Vice President Biden, in his own debate Thursday with Rep. Paul Ryan, raised more questions by blaming intelligence reports for the administration’s belief that the attacks were the result of protests rather than the work of terrorists — an apparent contradiction of the State Department’s statement earlier in the week that officials there had received no reports of protests outside the U.S. compound in Benghazi before the attacks.
Romney has jumped on the story, and is sure to try to do so again Tuesday at Hofstra.
“There were more questions that came out last night because the vice president directly contradicted the testimony of State Department officials,” Romney told supporters Friday at a campaign event in Richmond. “American citizens have a right to know just what’s going on.”
Obama’s debate preparations are taking place in the main building at Kingsmill, a sprawling golf resort along the James River featuring guest rooms and suites in free-standing villas that dot the golf course. Kerry was spotted early Sunday with a massive binder filled with color-coded spacers, and Axlerod was seen talking on his cell phone on the grounds.
Several other events are underway at the resort, including a medical conference and an event dubbed “Ferraris on the James.” Early Saturday, 11 Ferraris were spotted on the resort grounds, with their owners standing near their cars and valet attendants peering underneath.

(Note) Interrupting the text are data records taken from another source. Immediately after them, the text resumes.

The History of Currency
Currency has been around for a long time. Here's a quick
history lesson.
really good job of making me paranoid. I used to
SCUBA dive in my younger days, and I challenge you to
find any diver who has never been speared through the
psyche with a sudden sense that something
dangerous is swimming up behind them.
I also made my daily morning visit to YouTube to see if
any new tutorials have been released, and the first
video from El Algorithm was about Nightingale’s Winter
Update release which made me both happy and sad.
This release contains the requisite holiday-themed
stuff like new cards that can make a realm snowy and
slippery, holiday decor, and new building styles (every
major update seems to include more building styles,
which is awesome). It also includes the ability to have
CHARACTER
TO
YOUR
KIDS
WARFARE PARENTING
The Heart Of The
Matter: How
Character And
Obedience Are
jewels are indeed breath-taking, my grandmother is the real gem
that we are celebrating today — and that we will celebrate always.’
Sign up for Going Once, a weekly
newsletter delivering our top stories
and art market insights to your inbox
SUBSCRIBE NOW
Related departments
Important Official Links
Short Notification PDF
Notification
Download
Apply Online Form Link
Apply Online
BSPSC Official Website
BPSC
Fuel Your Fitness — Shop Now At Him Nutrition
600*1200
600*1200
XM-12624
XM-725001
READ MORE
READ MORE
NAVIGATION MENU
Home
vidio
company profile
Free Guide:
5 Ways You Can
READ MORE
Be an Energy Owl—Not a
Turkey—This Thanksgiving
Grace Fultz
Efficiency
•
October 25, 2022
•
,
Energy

During his stop at the campaign office, Obama was asked by the reporters following him how debate preparations are going, and he replied: “It’s going great!”
But the visit was more for the volunteers and field staff, whom he greeted with four boxes of pizza and a hearty “Hello everybody, hello!” on entering the office.
After greeting workers in the reception area, Obama went into a smaller room where 11 workers were making calls. He lowered his voice.
“Hello, everybody,” he whispered. “If you’re not on the phone, take a break.” He kissed the women and shook hands with the men.
One man said he was from London. Obama offered: “London! I like that.”
Then he sat between two women and picked up the phone to make some calls. “I’m gonna do my work. Everybody’s so serious!” On a call, he said: “Is this Ellen? Ellen, this is Barack Obama! It is really, truly me.”